In Scarsdale, there are numerous public parks, such as Davis Park, a well-liked destination for young families, and Crossway Park, which has baseball diamonds. They hold birthday parties and participate in annual events like a Halloween parade, craft-making, and much more. The Greenburgh Nature Center is a well-known outdoor recreation spot in Scarsdale. And this is a popular place to take the kids because it is on 33 acres, has walking paths, an innovative playground, and an indoor center with live animals.

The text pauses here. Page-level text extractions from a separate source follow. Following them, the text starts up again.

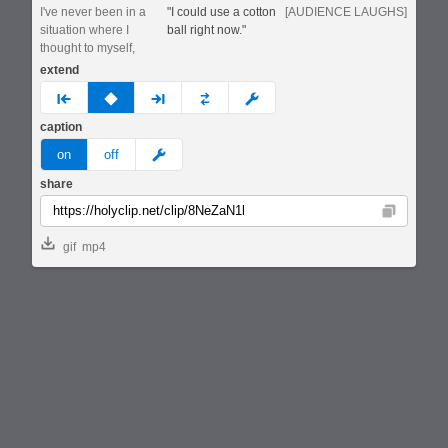
I've never been in a
"I could use a cotton
[AUDIENCE LAUGHS]
situation where I
ball right now."
thought to myself,
extend
prev
none
next
full
custom
caption
meme
on
off
share
Copy
gif
mp4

The Walk Score for this location is 85 out of 100. You can complete most errands on foot as this area is pretty walkable. The distance is seven minutes by foot from the Tarrytown stop of the Hudson. Patriots Park, Losee Park, and Douglas Park park are close by. The beautifully refurbished Music Hall offers more than just music. Additionally, it accommodates comedians, children’s theater, dancing groups, and movie screenings, drawing enthusiastic crowds. There are several options for food before and after a performance.
Tarrytown has a sizable multinational population and a wide variety of restaurants. Lefteris Gyro serves Greek food, Churrasqueira serves Portuguese, and Equus serves the greatest gnocchi. Visit Coffee Labs Roasters and get a cup of coffee. Customers travel to Mint Premium Foods to purchase the delectable free-range chickens.

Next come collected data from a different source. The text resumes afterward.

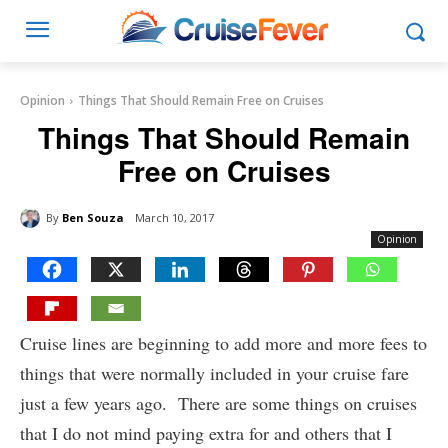
Opinion
Things That Should Remain Free on Cruises
Things That Should Remain
Free on Cruises
By
Ben Souza
March 10, 2017
Opinion
Cruise lines are beginning to add more and more fees to
things that were normally included in your cruise fare
just a few years ago. There are some things on cruises
that I do not mind paying extra for and others that I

It is fantastic to find nature so close to the city because it is so lovely. You can find a pleasant trail with bushy scenery along the Bronx Roger Parkway, a short stroll from the center of White Plains. It looks fantastic right now with all the fall colors. Mamaroneck Avenue was the “Fifth Avenue of Westchester County” in the 1950s and 1960s. Later, urban regeneration and indoor malls drained the city of life and left behind a depressing landscape of dollar stores and shoe retailers. However, White Plains is now a bustling city with outstanding restaurants, some of the country’s best bars, and singles hangouts.
At night, a virtual river of revelers flows through the bars on Mamaroneck Avenue, Main Street, and East Post Road. College students and recent grads frequent Ron Black’s; the 20s set frequents Brazen Fox; beer hounds frequent Lazy Boy Saloon (which carries nearly 500 varieties); cover bands and karaoke enthusiasts frequent Vintage Lounge & Restaurant. There are many dining options, but Sushi Nanase, Mulino’s, City Limits Diner, and Morton’s Steakhouse are must-musts.